**Instructions to follow:**
Go through the material line by line and copy each one with the word "información".

**Input material:**
- - - - -

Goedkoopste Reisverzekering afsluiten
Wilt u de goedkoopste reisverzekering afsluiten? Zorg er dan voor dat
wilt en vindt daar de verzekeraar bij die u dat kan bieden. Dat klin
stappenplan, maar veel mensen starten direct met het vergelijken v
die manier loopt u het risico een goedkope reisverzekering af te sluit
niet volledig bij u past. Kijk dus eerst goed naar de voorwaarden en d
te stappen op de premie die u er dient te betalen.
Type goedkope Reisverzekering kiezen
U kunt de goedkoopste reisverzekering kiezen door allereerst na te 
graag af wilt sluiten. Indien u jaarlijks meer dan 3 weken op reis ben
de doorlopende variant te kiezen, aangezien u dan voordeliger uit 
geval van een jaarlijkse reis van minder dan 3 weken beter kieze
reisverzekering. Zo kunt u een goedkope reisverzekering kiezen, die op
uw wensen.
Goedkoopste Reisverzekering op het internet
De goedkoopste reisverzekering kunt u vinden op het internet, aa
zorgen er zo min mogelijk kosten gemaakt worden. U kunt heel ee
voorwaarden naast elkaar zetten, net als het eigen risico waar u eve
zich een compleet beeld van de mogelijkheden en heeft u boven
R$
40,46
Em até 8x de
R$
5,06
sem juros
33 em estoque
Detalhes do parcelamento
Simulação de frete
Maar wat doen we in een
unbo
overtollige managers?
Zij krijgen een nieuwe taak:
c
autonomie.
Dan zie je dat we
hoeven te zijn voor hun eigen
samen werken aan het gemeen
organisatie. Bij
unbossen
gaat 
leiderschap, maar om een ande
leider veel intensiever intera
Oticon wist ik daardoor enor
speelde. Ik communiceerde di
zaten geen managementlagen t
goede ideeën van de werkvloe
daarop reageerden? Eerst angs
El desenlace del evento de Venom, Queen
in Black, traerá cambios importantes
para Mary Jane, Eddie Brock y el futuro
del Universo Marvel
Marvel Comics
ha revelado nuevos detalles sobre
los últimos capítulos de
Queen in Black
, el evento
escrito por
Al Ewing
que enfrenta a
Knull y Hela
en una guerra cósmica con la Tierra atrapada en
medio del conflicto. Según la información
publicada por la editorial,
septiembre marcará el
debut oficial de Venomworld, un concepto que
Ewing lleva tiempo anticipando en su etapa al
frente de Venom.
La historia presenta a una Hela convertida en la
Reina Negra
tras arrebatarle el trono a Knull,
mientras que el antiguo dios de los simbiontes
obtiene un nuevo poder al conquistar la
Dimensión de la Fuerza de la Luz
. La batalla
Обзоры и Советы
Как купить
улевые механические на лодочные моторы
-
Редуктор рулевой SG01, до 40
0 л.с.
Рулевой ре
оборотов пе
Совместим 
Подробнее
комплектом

- - - - -

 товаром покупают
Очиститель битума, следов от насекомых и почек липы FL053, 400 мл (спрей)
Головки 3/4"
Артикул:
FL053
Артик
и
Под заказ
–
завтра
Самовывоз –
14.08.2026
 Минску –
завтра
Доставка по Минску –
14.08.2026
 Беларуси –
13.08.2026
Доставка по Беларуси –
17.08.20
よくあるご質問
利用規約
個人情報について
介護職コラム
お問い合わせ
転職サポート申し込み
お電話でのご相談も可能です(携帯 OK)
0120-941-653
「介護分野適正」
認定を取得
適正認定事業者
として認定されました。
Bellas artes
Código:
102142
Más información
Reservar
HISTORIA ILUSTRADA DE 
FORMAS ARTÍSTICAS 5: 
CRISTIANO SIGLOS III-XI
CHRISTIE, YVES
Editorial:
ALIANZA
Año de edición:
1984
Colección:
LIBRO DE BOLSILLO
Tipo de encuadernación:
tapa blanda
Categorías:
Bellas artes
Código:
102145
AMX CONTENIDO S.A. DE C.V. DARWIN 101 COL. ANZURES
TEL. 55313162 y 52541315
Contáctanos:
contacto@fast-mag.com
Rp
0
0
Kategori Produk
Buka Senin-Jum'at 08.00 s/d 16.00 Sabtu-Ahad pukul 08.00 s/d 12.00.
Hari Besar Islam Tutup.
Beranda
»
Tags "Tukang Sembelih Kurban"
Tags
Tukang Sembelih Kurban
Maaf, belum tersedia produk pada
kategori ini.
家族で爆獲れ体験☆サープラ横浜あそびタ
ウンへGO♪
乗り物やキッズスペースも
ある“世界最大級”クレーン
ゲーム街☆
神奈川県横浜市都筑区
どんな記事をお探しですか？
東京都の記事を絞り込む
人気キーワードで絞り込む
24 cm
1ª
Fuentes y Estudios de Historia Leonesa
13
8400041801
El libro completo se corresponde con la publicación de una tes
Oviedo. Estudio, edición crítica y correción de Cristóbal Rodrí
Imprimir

- - - - -

**Answer section:**
medio del conflicto. Según la información
Más información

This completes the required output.